AMD: Zen 3 Speculation, Rumours and Discussion

Discussion in 'PC Industry' started by fehu, Sep 26, 2019.

  1. fehu

    Veteran Regular

    Joined:
    Nov 15, 2006
    Messages:
    1,480
    Likes Received:
    432
    Location:
    Somewhere over the ocean
    There's some reemerging rumor about Zen3 being SMT4, at least for servers.
     
  2. fellix

    fellix Hey, You!
    Veteran

    Joined:
    Dec 4, 2004
    Messages:
    3,494
    Likes Received:
    405
    Location:
    Varna, Bulgaria
    Zen2 architecture already hints to such move: unified AGU scheduler, wider load/store pipe, double the micro-op cache and etc. If AMD keeps widening the core, there's certainly a place for two more threads.
     
  3. fehu

    Veteran Regular

    Joined:
    Nov 15, 2006
    Messages:
    1,480
    Likes Received:
    432
    Location:
    Somewhere over the ocean
    Adding thread per core increases the overall utilization, but the heat too, so wouldn't the top frequency be lower?
    I have no doubt about the benefits on a server workload, but on desktops?
    This leaves two options: keep the 4 threads on the ryzen series decreasing top frequencies and losing in the gaming space, or lower it to the mainstream 2 thread/core, but keeping bigger overhead, latencies, and silicon that the server core's architecture demands.
    On top the OS scheduler must choose if to put a thread on the fourth virtual core or all alone on another chiplet, far away from his siblings.
    And the OS scheduler hates to make choices, in particular in the morning.
     
  4. fellix

    fellix Hey, You!
    Veteran

    Joined:
    Dec 4, 2004
    Messages:
    3,494
    Likes Received:
    405
    Location:
    Varna, Bulgaria
    Yes, the server SKUs will probably be the excursive recipients for quad-way SMT for the time being. Database workloads and large scale VMs instances will definitely benefit much more from gobs of threads, combined with the massive I/O capabilities of the EPYC platform. AMD already modifies the Zen architecture for EPYC with adjusted HW data prefetching to map better for the specific software environments.
    Workstation and consumer markets would still rather prefer yet another generational boost in ST/IPC performance, while keeping the TDP in check.
     
    Lightman likes this.
  5. ToTTenTranz

    Legend Veteran Subscriber

    Joined:
    Jul 7, 2008
    Messages:
    10,073
    Likes Received:
    4,651
    A question that might be a bit stupid:

    - If Zen's architecture is evolving to be able to fill more threads from their current 2-threaded cores, why go right away for twice the threads per core instead of adding just one more thread?
    Is a 3-threaded core not feasible?
     
  6. Alexko

    Veteran Subscriber

    Joined:
    Aug 31, 2009
    Messages:
    4,499
    Likes Received:
    918
    If you get 20% higher utilization and you have to reduce clock speeds by 10% because of the extra power, it's a win, whether the workload is a web server or a game.

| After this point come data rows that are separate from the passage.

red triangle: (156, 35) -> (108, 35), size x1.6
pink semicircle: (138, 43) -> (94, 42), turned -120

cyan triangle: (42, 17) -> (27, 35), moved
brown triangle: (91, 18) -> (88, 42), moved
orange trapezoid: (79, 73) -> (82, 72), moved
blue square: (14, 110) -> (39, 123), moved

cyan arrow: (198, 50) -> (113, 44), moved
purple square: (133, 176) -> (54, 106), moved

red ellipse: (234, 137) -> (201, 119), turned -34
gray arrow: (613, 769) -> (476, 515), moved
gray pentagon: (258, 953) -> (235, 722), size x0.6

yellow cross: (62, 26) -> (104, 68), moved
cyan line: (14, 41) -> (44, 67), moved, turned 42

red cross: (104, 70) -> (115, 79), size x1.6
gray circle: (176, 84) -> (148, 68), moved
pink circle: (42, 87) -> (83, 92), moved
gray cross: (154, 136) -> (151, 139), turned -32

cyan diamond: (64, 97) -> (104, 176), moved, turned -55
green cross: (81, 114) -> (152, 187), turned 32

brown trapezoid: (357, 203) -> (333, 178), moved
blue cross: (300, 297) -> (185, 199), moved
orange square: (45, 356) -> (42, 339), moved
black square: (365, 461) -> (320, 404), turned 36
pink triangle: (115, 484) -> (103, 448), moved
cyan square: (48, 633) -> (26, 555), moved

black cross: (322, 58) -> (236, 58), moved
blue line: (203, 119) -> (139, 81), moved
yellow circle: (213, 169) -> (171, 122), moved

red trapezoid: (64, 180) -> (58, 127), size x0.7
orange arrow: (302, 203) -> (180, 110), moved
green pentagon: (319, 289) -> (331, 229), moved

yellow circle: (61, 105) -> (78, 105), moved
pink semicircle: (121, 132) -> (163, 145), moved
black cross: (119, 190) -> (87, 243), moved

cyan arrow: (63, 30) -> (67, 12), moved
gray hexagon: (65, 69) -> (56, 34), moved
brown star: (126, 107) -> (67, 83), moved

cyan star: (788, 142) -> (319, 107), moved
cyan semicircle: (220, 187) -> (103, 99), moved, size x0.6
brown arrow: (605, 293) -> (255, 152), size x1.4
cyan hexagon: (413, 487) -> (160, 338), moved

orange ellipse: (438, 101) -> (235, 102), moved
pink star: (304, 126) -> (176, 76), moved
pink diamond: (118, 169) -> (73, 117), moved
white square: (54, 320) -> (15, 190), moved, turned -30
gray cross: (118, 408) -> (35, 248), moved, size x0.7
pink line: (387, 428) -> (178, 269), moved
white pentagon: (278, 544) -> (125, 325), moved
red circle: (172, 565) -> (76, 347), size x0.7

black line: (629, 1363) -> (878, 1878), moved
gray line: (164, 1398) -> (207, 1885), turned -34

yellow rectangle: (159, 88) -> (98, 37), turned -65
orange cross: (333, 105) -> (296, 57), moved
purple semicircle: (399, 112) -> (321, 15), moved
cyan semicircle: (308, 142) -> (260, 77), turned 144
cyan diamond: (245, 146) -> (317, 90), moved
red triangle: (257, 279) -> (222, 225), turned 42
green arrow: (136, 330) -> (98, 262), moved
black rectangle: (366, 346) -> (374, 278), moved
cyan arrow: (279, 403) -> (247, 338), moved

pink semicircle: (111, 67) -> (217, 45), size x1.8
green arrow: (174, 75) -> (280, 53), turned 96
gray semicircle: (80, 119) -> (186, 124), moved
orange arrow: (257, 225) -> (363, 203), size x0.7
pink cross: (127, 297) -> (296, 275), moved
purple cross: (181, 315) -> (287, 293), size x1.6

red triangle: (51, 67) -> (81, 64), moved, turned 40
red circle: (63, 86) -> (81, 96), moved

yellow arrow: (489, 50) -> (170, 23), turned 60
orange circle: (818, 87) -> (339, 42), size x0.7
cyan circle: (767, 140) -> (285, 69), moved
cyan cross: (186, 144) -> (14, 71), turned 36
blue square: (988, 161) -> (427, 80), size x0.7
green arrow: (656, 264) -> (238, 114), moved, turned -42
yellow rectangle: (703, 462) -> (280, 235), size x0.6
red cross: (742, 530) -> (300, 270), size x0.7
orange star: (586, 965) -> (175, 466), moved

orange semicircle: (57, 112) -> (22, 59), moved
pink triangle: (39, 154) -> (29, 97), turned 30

    If your workload doesn't scale well and you don't get higher utilization, then you don't get much more power usage, so you don't necessarily have to reduce clock speeds, and the only significant drawback is the extra silicon, which is a drawback for the manufacturer, but doesn't matter to the end user, except to the extent that they may (or may not) have to pay for it.
     
  7. fellix

    fellix Hey, You!
    Veteran

    Joined:
    Dec 4, 2004
    Messages:
    3,494
    Likes Received:
    405
    Location:
    Varna, Bulgaria
    [​IMG]

    Source: https://www.tomshardware.com/news/a...noa-architecture-microarchitecture,40561.html
     
    BRiT and Lightman like this.
  8. hoom

    Veteran

    Joined:
    Sep 23, 2003
    Messages:
    2,966
    Likes Received:
    512
    When I saw that diagram my brain leapt to the idea that its a giant mobo size MCM with 8* Zen2 sockets = 512 cores :runaway:
     
  9. Alexko

    Veteran Subscriber

    Joined:
    Aug 31, 2009
    Messages:
    4,499
    Likes Received:
    918
    It's feasible, but a good deal of the development you'd have to do to enable SMT3 would cover SMT4, since any binary number able to hold 3 different values would have 2 bits, and therefore be able to hold 4 different values—which is not to say that this is the only thing you'd have to worry about, of course. This is why computer hardware tends to have many things in powers of two.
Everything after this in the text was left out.